The federal dollars South Dakota receives on behalf of all children—Native and non-Native—are considerable. They flow onward to state agencies, foster and adoptive parents, and group homes, as well as to any employees and suppliers. This movement of money has “a measurable effect” on a state’s economy, according to the healthcare consumer group Families USA.

Department of Social Services spokeswoman Kristin Kellar said the agency complies fully with the Indian Child Welfare Act and does not take children to attract federal dollars. Removing a child from the home harms society economically, she said, no matter what “paltry amount of funding the federal government expends to support foster care.” She challenged NPR’s $100-million figure, saying the agency would like to see the numbers on which it is based.

Attorney Daniel Sheehan, general counsel of the Lakota People’s Law Project, an advocacy group, disputed the “paltry” characterization and noted the importance of federal funding to South Dakota. An analysis from the Tax Foundation, a nonpartisan research group, reveals that South Dakota is third in the nation for dependence on the federal government, with 45.6 percent of its total expenditures covered by the federal subsidies.

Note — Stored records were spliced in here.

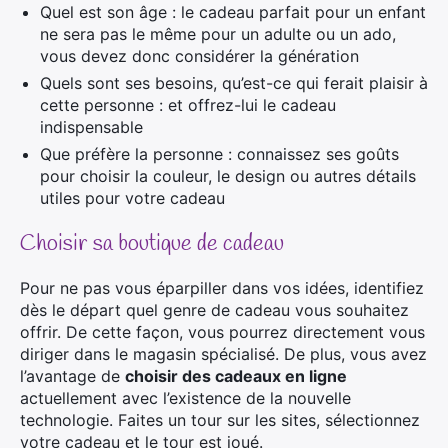
Quel est son âge : le cadeau parfait pour un enfant
ne sera pas le même pour un adulte ou un ado,
vous devez donc considérer la génération
Quels sont ses besoins, qu’est-ce qui ferait plaisir à
cette personne : et offrez-lui le cadeau
indispensable
Que préfère la personne : connaissez ses goûts
pour choisir la couleur, le design ou autres détails
utiles pour votre cadeau
Choisir sa boutique de cadeau
Pour ne pas vous éparpiller dans vos idées, identifiez
dès le départ quel genre de cadeau vous souhaitez
offrir. De cette façon, vous pourrez directement vous
diriger dans le magasin spécialisé. De plus, vous avez
l’avantage de
choisir des cadeaux en ligne
actuellement avec l’existence de la nouvelle
technologie. Faites un tour sur les sites, sélectionnez
votre cadeau et le tour est joué.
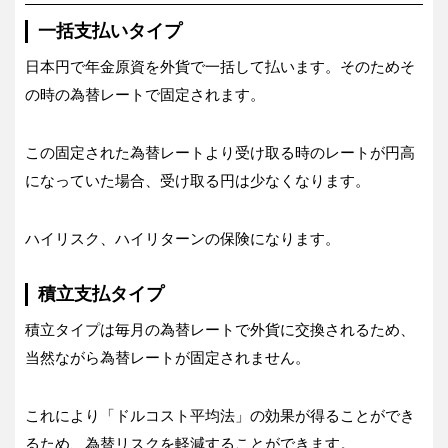
一括支払いタイプ
日本円で年金原資を外貨で一括して払います。そのためそ
の時の為替レートで固定されます。
この固定された為替レートより受け取る時のレートが円高
になっていた場合、受け取る円は少なくなります。
ハイリスク、ハイリターンの保険になります。
積立支払タイプ
積立タイプは毎月の為替レートで外貨に交換されるため、
当然ながら為替レートが固定されません。
これにより「ドルコスト平均法」の効果が得ることができ
るため、為替リスクを軽減することができます。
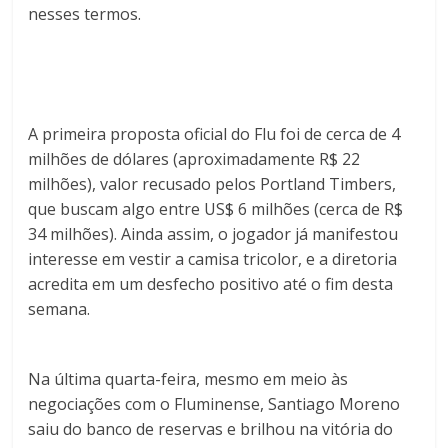
nesses termos.
A primeira proposta oficial do Flu foi de cerca de 4
milhões de dólares (aproximadamente R$ 22
milhões), valor recusado pelos Portland Timbers,
que buscam algo entre US$ 6 milhões (cerca de R$
34 milhões). Ainda assim, o jogador já manifestou
interesse em vestir a camisa tricolor, e a diretoria
acredita em um desfecho positivo até o fim desta
semana.
Na última quarta-feira, mesmo em meio às
negociações com o Fluminense, Santiago Moreno
saiu do banco de reservas e brilhou na vitória do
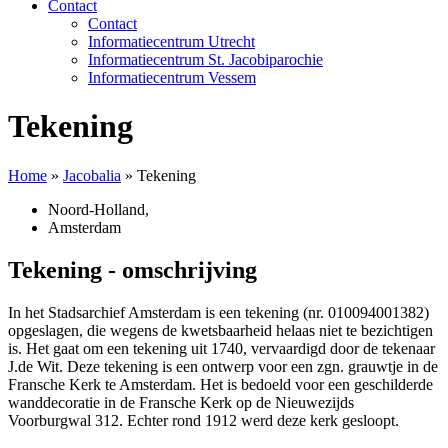
Contact
Contact
Informatiecentrum Utrecht
Informatiecentrum St. Jacobiparochie
Informatiecentrum Vessem
Tekening
Home
»
Jacobalia
»
Tekening
Noord-Holland
,
Amsterdam
Tekening - omschrijving
In het Stadsarchief Amsterdam is een tekening (nr. 010094001382)
opgeslagen, die wegens de kwetsbaarheid helaas niet te bezichtigen
is. Het gaat om een tekening uit 1740, vervaardigd door de tekenaar
J.de Wit. Deze tekening is een ontwerp voor een zgn. grauwtje in de
Fransche Kerk te Amsterdam. Het is bedoeld voor een geschilderde
wanddecoratie in de Fransche Kerk op de Nieuwezijds
Voorburgwal 312. Echter rond 1912 werd deze kerk gesloopt.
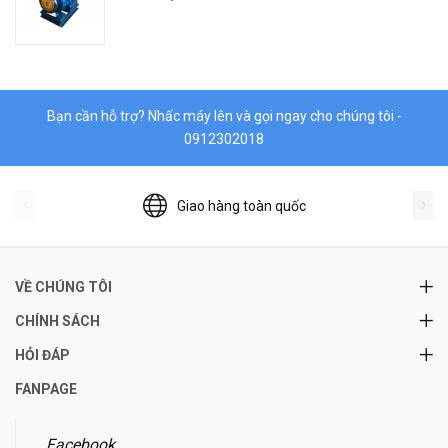
Bạn cần hỗ trợ? Nhấc máy lên và gọi ngay cho chúng tôi -
0912302018
Giao hàng toàn quốc
VỀ CHÚNG TÔI
CHÍNH SÁCH
HỎI ĐÁP
FANPAGE
Facebook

Sheehan pointed to the state’s 2012 budget, which reveals that Washington’s share of South Dakota social services skews even higher, to about two-thirds of the total—$660 million in federal funding, out of the $1 billion in total state spending on all social services. That means Native foster children, who are more than half of all kids in care in the state, could be responsible for significant portions of several federal funding streams, according to Sheehan.

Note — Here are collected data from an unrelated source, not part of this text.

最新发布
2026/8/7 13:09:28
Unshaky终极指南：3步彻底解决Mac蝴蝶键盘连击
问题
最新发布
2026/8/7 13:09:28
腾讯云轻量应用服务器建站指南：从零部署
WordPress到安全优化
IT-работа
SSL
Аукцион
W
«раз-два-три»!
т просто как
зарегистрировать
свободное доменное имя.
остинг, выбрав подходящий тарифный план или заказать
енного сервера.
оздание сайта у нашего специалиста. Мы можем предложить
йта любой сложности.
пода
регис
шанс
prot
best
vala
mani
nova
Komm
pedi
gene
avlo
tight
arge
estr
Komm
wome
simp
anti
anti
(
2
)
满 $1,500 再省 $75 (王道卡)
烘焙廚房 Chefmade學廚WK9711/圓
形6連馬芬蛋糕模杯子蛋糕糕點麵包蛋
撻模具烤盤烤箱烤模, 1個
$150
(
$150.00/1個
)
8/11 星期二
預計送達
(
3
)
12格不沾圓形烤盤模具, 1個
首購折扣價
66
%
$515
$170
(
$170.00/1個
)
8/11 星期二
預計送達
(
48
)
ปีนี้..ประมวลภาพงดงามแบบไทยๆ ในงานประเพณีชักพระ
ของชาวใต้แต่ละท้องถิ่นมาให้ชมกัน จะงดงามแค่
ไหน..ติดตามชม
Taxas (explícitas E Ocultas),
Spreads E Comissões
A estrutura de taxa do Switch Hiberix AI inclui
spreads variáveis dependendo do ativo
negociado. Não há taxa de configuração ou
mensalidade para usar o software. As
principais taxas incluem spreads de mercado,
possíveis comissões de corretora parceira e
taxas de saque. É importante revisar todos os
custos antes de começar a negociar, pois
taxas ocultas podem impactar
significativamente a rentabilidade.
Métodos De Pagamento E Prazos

“They would bring the state chunks of the $30 million in federal money for child protective services; the $67 million for nutrition, health, and other economic assistance; the $37 million for behavioral health; and the $19 million for Department of Social Services administrative costs,” said Sheehan. “We could be looking at substantial federal funding captured by Native children once they are in the custody of a state that relies heavily on it.”

Orders from Above
As the most recent South Dakota child-abuse case unfolded, top state officials appear to have been closely involved. While raiding Schwab’s premises and seizing computers and other items, DCI Agent Black told Schawb that his orders came from the highest echelons of state government.
“The attorney general himself has told me to work on this until I am done with it,” Black can be heard saying in an audiotape he made, which has now been turned over to the courts. “This is my priority case right now. Short of a homicide happening.”

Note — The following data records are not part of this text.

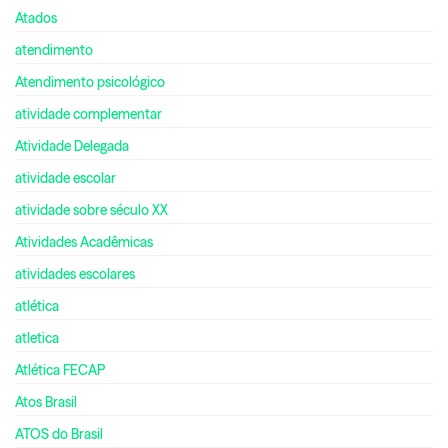
Atados
atendimento
Atendimento psicológico
atividade complementar
Atividade Delegada
atividade escolar
atividade sobre século XX
Atividades Acadêmicas
atividades escolares
atlética
atletica
Atlética FECAP
Atos Brasil
ATOS do Brasil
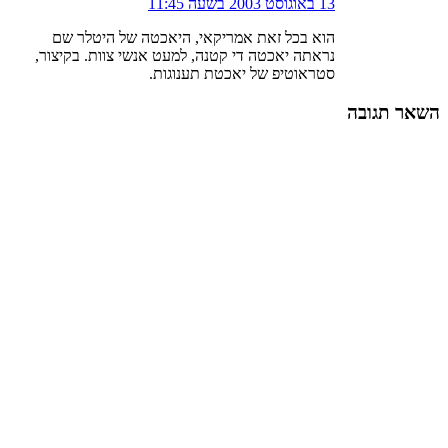
13 באוגוסט 2003 בשעה 11:45
הוא בכל זאת אמריקאי, היאכטה של היטלר שם
נראתה יאכטה די קטנה, למעט אנשי צוות. בקיצור,
סטראוטיפ של יאכטת תענוגות.
השאר תגובה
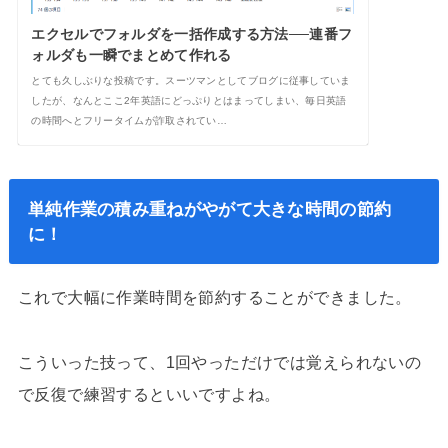
エクセルでフォルダを一括作成する方法──連番フ
ォルダも一瞬でまとめて作れる
とても久しぶりな投稿です。スーツマンとしてブログに従事していま
したが、なんとここ2年英語にどっぷりとはまってしまい、毎日英語
の時間へとフリータイムが詐取されてい…
単純作業の積み重ねがやがて大きな時間の節約
に！
これで大幅に作業時間を節約することができました。
こういった技って、1回やっただけでは覚えられないの
で反復で練習するといいですよね。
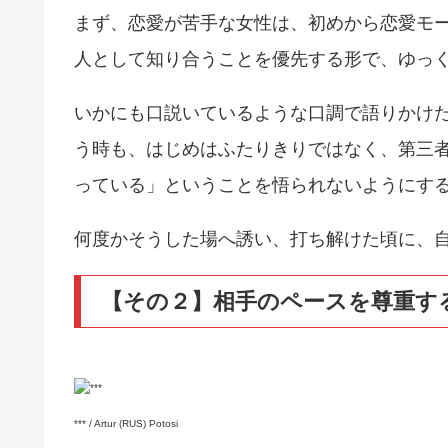
まず、恋愛が苦手な女性は、初めから恋愛モ
人として知り合うことを優先する形で、ゆっ
いかにも口説いているような口調で語りかけ
う時も、はじめはふたりきりではなく、第三
っている」ということを悟られないようにす
何度かそうした場へ誘い、打ち解けた頃に、
【その２】相手のペースを尊重す
*** / Artur (RUS) Potosi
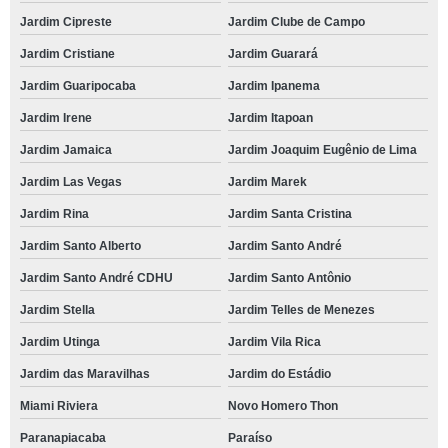
Jardim Cipreste
Jardim Clube de Campo
Jardim Cristiane
Jardim Guarará
Jardim Guaripocaba
Jardim Ipanema
Jardim Irene
Jardim Itapoan
Jardim Jamaica
Jardim Joaquim Eugênio de Lima
Jardim Las Vegas
Jardim Marek
Jardim Rina
Jardim Santa Cristina
Jardim Santo Alberto
Jardim Santo André
Jardim Santo André CDHU
Jardim Santo Antônio
Jardim Stella
Jardim Telles de Menezes
Jardim Utinga
Jardim Vila Rica
Jardim das Maravilhas
Jardim do Estádio
Miami Riviera
Novo Homero Thon
Paranapiacaba
Paraíso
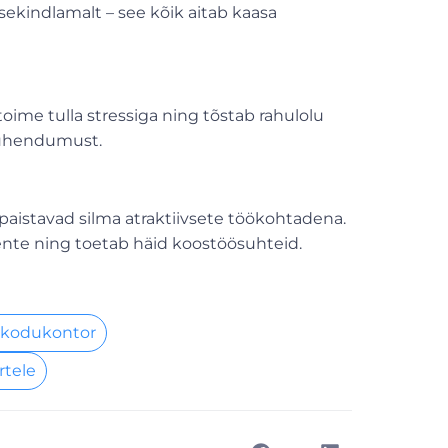
sekindlamalt – see kõik aitab kaasa
toime tulla stressiga ning tõstab rahulolu
pühendumust.
 paistavad silma atraktiivsete töökohtadena.
lente ning toetab häid koostöösuhteid.
 kodukontor
rtele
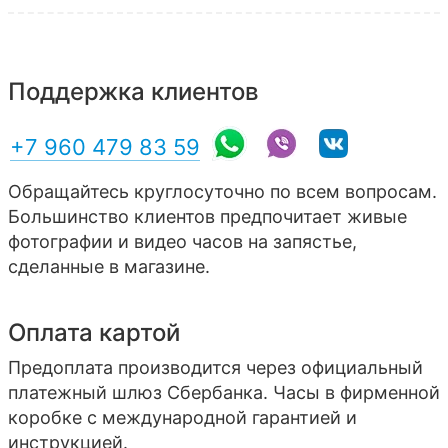
Поддержка клиентов
+7 960 479 83 59
Обращайтесь круглосуточно по всем вопросам.
Большинство клиентов предпочитает живые
фотографии и видео часов на запястье,
сделанные в магазине.
Оплата картой
Предоплата производится через официальный
платежный шлюз Сбербанка. Часы в фирменной
коробке с международной гарантией и
инструкцией.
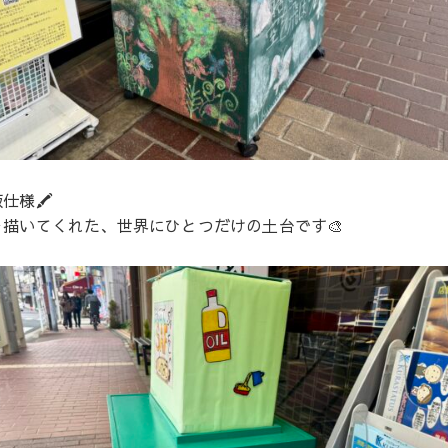
様🖍️
描いてくれた、世界にひとつだけの土台です🎨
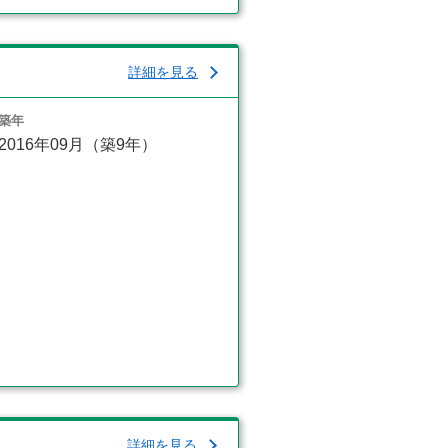
詳細を見る
築年
2016年09月（築9年）
詳細を見る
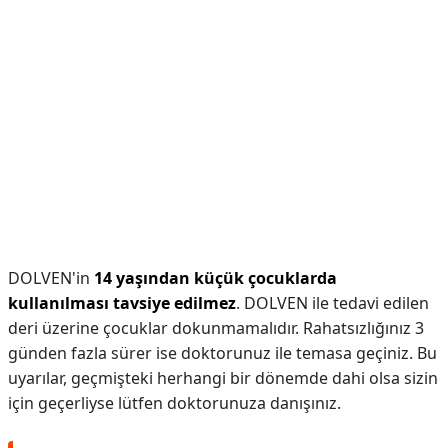
DOLVEN'in
14 yaşından küçük çocuklarda
kullanılması tavsiye edilmez
. DOLVEN ile tedavi edilen
deri üzerine çocuklar dokunmamalıdır. Rahatsızlığınız 3
günden fazla sürer ise doktorunuz ile temasa geçiniz. Bu
uyarılar, geçmişteki herhangi bir dönemde dahi olsa sizin
için geçerliyse lütfen doktorunuza danışınız.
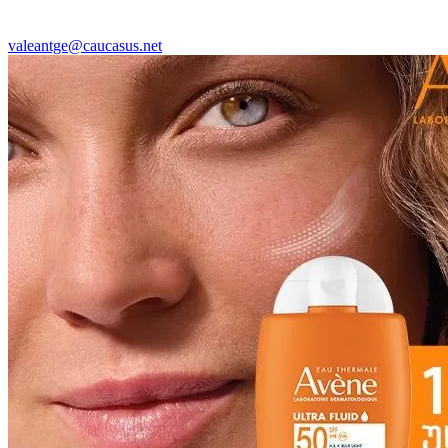
valeantge@caucasus.net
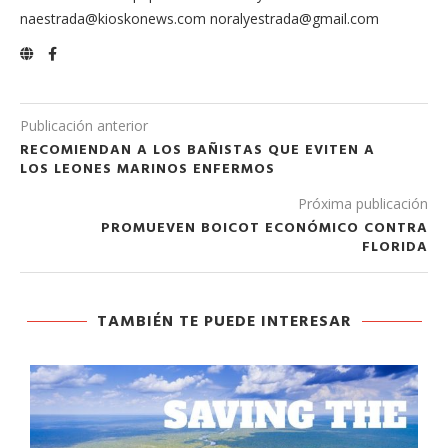
naestrada@kioskonews.com noralyestrada@gmail.com
Publicación anterior
RECOMIENDAN A LOS BAÑISTAS QUE EVITEN A
LOS LEONES MARINOS ENFERMOS
Próxima publicación
PROMUEVEN BOICOT ECONÓMICO CONTRA
FLORIDA
TAMBIÉN TE PUEDE INTERESAR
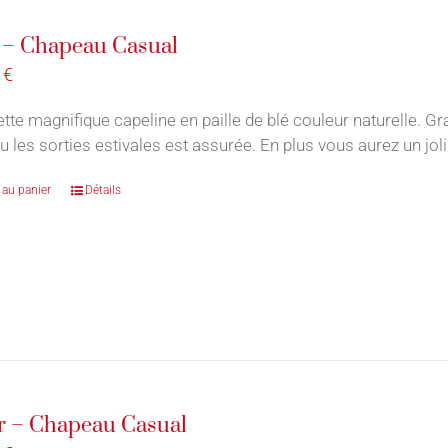
 – Chapeau Casual
0
€
ette magnifique capeline en paille de blé couleur naturelle. Gr
u les sorties estivales est assurée. En plus vous aurez un jol
 au panier
Détails
r – Chapeau Casual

Along the way, Taliaferro lost his job as deputy state’s attorney. Taliaferro’s former boss told local media multiple times that the firing was done “with the support of the attorney general.”

The South Dakota attorney general’s office referred a request for a comment to the Department of Social Services.

The head of that agency was apparently directly involved as well. In a preliminary hearing for Taliaferro and Schwab’s case, the presiding judge interrupted Black’s testimony to ask him a question: “It just popped into my mind. How did you get the kids out of school?” Black responded that the social services department’s director had given permission for deputies to take the children from school so agents could question them.

Kellar said the social services agency “cannot comment on specific abuse and neglect cases, due to confidentiality reasons.”

Schwab and Taliaferro say they fear for their safety. Said Schwab: “Knowing Pierre [South Dakota’s capitol] is calling the shots on this is terrifying. We have no one to turn to.” Their trial is set for January 7, 2013.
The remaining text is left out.